__DATASET RECORDS__:

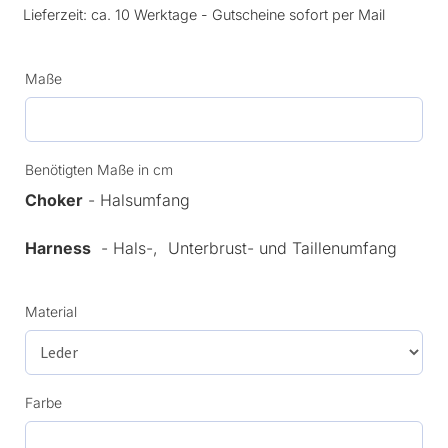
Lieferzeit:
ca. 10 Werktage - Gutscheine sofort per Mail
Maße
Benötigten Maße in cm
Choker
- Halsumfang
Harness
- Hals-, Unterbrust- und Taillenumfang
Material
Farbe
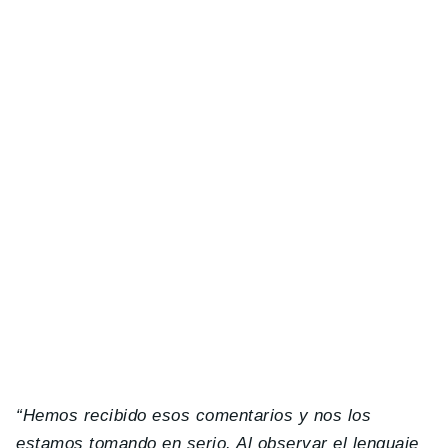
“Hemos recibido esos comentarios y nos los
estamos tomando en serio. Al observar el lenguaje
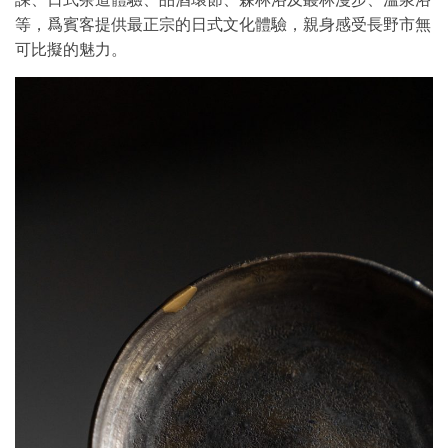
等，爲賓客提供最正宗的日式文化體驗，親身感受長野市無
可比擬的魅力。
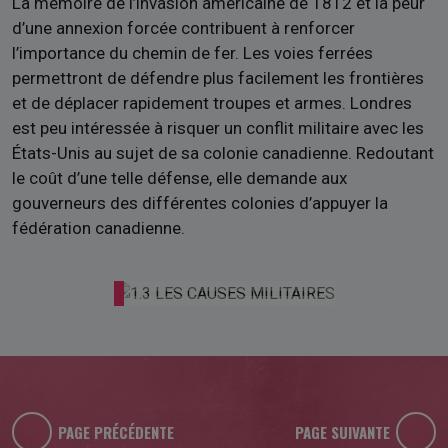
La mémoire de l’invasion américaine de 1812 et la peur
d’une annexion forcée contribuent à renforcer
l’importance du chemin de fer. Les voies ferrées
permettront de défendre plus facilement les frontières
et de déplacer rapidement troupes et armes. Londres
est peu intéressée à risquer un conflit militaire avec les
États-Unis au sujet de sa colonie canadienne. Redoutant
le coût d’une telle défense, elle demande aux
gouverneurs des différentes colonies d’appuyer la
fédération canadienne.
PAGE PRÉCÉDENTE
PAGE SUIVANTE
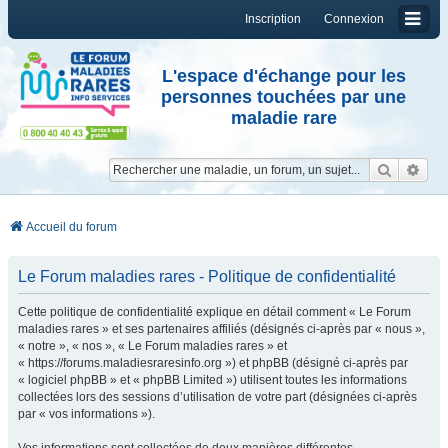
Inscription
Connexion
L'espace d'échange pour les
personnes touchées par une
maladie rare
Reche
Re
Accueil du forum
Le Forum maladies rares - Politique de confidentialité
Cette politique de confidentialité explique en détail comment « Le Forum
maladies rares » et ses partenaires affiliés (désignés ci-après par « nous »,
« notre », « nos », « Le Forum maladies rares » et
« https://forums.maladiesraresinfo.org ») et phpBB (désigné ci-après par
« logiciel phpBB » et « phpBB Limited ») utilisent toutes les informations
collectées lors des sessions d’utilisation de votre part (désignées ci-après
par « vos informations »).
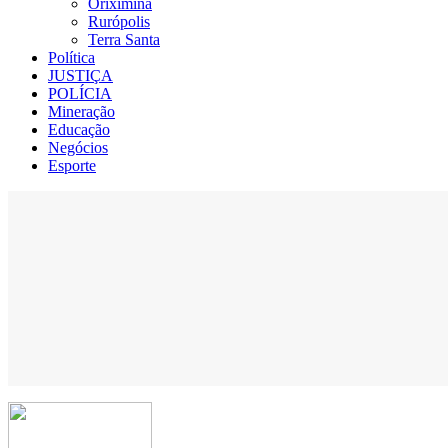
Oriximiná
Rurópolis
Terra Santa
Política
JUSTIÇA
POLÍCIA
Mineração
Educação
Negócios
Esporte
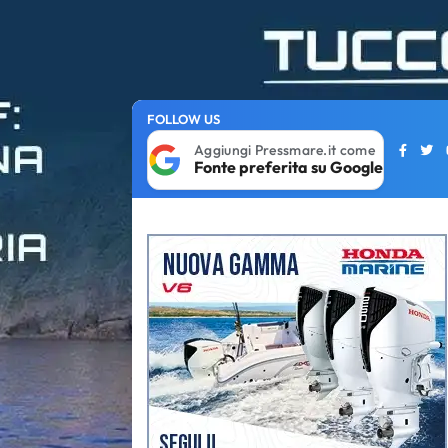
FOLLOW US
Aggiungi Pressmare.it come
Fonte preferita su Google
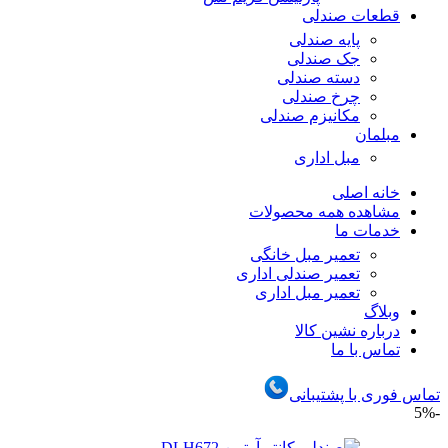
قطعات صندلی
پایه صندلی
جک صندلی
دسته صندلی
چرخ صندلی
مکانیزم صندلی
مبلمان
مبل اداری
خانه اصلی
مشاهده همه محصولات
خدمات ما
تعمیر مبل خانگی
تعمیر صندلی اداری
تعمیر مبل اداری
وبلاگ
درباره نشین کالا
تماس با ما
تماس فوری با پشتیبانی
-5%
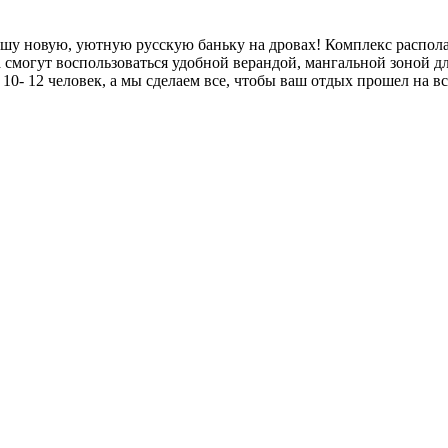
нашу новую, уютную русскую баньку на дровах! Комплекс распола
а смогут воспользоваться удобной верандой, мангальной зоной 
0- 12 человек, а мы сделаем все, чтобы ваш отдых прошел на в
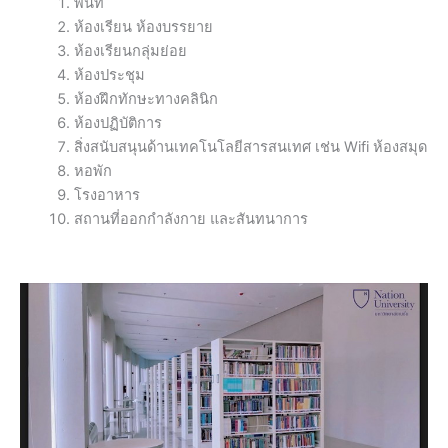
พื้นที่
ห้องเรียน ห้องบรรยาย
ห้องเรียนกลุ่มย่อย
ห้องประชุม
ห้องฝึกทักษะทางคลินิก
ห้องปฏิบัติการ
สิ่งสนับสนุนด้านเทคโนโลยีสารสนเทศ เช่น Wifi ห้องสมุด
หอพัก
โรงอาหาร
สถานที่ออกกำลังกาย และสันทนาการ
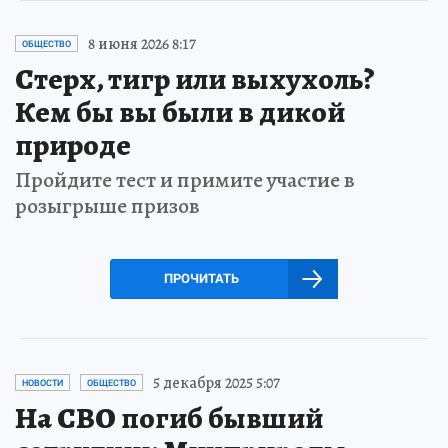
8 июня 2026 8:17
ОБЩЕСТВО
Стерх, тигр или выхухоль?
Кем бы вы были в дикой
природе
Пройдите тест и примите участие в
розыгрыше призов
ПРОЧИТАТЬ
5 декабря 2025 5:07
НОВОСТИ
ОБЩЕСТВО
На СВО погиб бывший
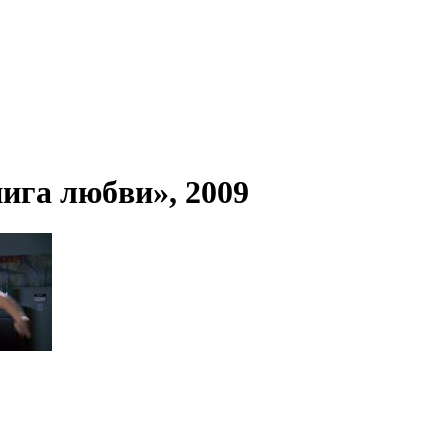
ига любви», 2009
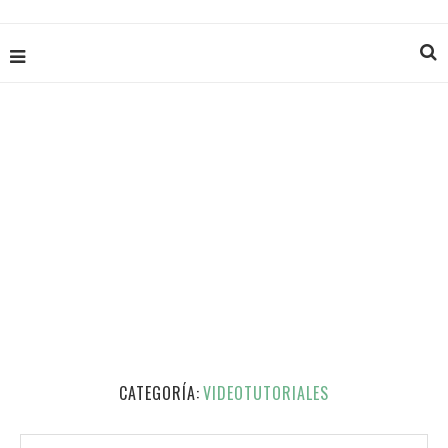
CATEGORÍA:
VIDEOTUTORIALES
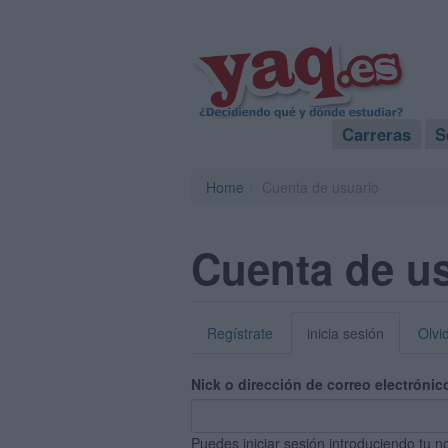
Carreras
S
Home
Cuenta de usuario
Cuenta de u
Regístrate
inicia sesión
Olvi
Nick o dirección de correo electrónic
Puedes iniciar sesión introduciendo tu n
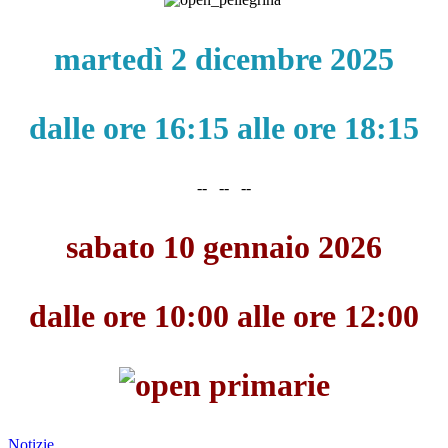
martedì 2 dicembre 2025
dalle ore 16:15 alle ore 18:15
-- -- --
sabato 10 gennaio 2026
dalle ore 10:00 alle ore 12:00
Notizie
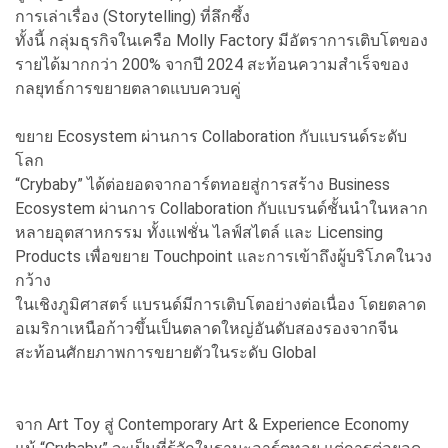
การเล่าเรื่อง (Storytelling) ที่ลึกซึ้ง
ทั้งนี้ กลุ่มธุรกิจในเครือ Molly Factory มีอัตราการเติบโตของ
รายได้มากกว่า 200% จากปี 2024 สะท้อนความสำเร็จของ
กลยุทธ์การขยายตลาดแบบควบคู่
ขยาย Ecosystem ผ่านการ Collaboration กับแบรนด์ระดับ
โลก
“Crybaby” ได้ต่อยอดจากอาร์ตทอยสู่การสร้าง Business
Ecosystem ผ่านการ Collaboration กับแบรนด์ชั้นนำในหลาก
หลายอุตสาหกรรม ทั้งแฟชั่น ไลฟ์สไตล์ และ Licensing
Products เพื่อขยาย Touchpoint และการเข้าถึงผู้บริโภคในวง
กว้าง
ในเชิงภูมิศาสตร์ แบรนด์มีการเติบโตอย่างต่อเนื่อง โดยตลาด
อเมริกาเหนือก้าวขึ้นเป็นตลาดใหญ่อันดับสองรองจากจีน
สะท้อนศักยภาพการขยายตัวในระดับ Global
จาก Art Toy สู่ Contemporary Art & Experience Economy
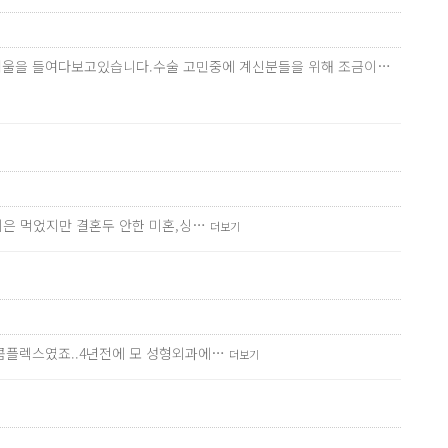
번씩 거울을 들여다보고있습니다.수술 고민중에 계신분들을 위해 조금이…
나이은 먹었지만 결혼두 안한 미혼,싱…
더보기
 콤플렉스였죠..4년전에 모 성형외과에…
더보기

__WHAT TO WORK ON__: The listing must be repeated word for word, and none of its pictures may appear in the copy.

__RESULT BELOW__:
Lieferzeit:
ca. 10 Werktage - Gutscheine sofort per Mail
Maße
Benötigten Maße in cm
Choker
- Halsumfang
Harness
- Hals-, Unterbrust- und Taillenumfang
Material
Farbe
“Hemos recibido esos comentarios y nos los
estamos tomando en serio. Al observar el lenguaje
等，爲賓客提供最正宗的日式文化體驗，親身感受長野市無
可比擬的魅力。
La mémoire de l’invasion américaine de 1812 et la peur
d’une annexion forcée contribuent à renforcer
l’importance du chemin de fer. Les voies ferrées
permettront de défendre plus facilement les frontières
et de déplacer rapidement troupes et armes. Londres
est peu intéressée à risquer un conflit militaire avec les
États-Unis au sujet de sa colonie canadienne. Redoutant
le coût d’une telle défense, elle demande aux
gouverneurs des différentes colonies d’appuyer la
fédération canadienne.
PAGE PRÉCÉDENTE
PAGE SUIVANTE
Inscription
Connexion
L'espace d'échange pour les
personnes touchées par une
maladie rare
Reche
Re
Accueil du forum
Le Forum maladies rares - Politique de confidentialité
Cette politique de confidentialité explique en détail comment « Le Forum
maladies rares » et ses partenaires affiliés (désignés ci-après par « nous »,
« notre », « nos », « Le Forum maladies rares » et
« https://forums.maladiesraresinfo.org ») et phpBB (désigné ci-après par
« logiciel phpBB » et « phpBB Limited ») utilisent toutes les informations
collectées lors des sessions d’utilisation de votre part (désignées ci-après
par « vos informations »).
Oriximiná
Rurópolis
Terra Santa
Política
JUSTIÇA
POLÍCIA
Mineração
Educação
Negócios
Esporte
FOLLOW US
Aggiungi Pressmare.it come
Fonte preferita su Google
قطعات صندلی
پایه صندلی
جک صندلی
دسته صندلی
چرخ صندلی
مکانیزم صندلی
مبلمان
مبل اداری
خانه اصلی
مشاهده همه محصولات
خدمات ما
تعمیر مبل خانگی
تعمیر صندلی اداری
تعمیر مبل اداری
وبلاگ
درباره نشین کالا
تماس با ما
تماس فوری با پشتیبانی
-5%
нашу новую, уютную русскую баньку на дровах! Комплекс распола
а смогут воспользоваться удобной верандой, мангальной зоной 
0- 12 человек, а мы сделаем все, чтобы ваш отдых прошел на в
พื้นที่
ห้องเรียน ห้องบรรยาย
ห้องเรียนกลุ่มย่อย
ห้องประชุม
ห้องฝึกทักษะทางคลินิก
ห้องปฏิบัติการ
สิ่งสนับสนุนด้านเทคโนโลยีสารสนเทศ เช่น Wifi ห้องสมุด
หอพัก
โรงอาหาร
สถานที่ออกกำลังกาย และสันทนาการ
8 июня 2026 8:17
ОБЩЕСТВО
Стерх, тигр или выхухоль?
Кем бы вы были в дикой
природе
Пройдите тест и примите участие в
розыгрыше призов
ПРОЧИТАТЬ
5 декабря 2025 5:07
НОВОСТИ
ОБЩЕСТВО
На СВО погиб бывший
ига любви», 2009
CATEGORÍA:
VIDEOTUTORIALES
Carreras
S
Home
Cuenta de usuario
Cuenta de u
Regístrate
inicia sesión
Olvi
Nick o dirección de correo electrónic
Puedes iniciar sesión introduciendo tu n
martedì 2 dicembre 2025
dalle ore 16:15 alle ore 18:15
-- -- --
sabato 10 gennaio 2026
dalle ore 10:00 alle ore 12:00
Notizie
การเล่าเรื่อง (Storytelling) ที่ลึกซึ้ง
ทั้งนี้ กลุ่มธุรกิจในเครือ Molly Factory มีอัตราการเติบโตของ
รายได้มากกว่า 200% จากปี 2024 สะท้อนความสำเร็จของ
กลยุทธ์การขยายตลาดแบบควบคู่
ขยาย Ecosystem ผ่านการ Collaboration กับแบรนด์ระดับ
โลก
“Crybaby” ได้ต่อยอดจากอาร์ตทอยสู่การสร้าง Business
Ecosystem ผ่านการ Collaboration กับแบรนด์ชั้นนำในหลาก
หลายอุตสาหกรรม ทั้งแฟชั่น ไลฟ์สไตล์ และ Licensing
Products เพื่อขยาย Touchpoint และการเข้าถึงผู้บริโภคในวง
กว้าง
ในเชิงภูมิศาสตร์ แบรนด์มีการเติบโตอย่างต่อเนื่อง โดยตลาด
อเมริกาเหนือก้าวขึ้นเป็นตลาดใหญ่อันดับสองรองจากจีน
สะท้อนศักยภาพการขยายตัวในระดับ Global
จาก Art Toy สู่ Contemporary Art & Experience Economy
번씩 거울을 들여다보고있습니다.수술 고민중에 계신분들을 위해 조금이…
나이은 먹었지만 결혼두 안한 미혼,싱…
더보기
 콤플렉스였죠..4년전에 모 성형외과에…
더보기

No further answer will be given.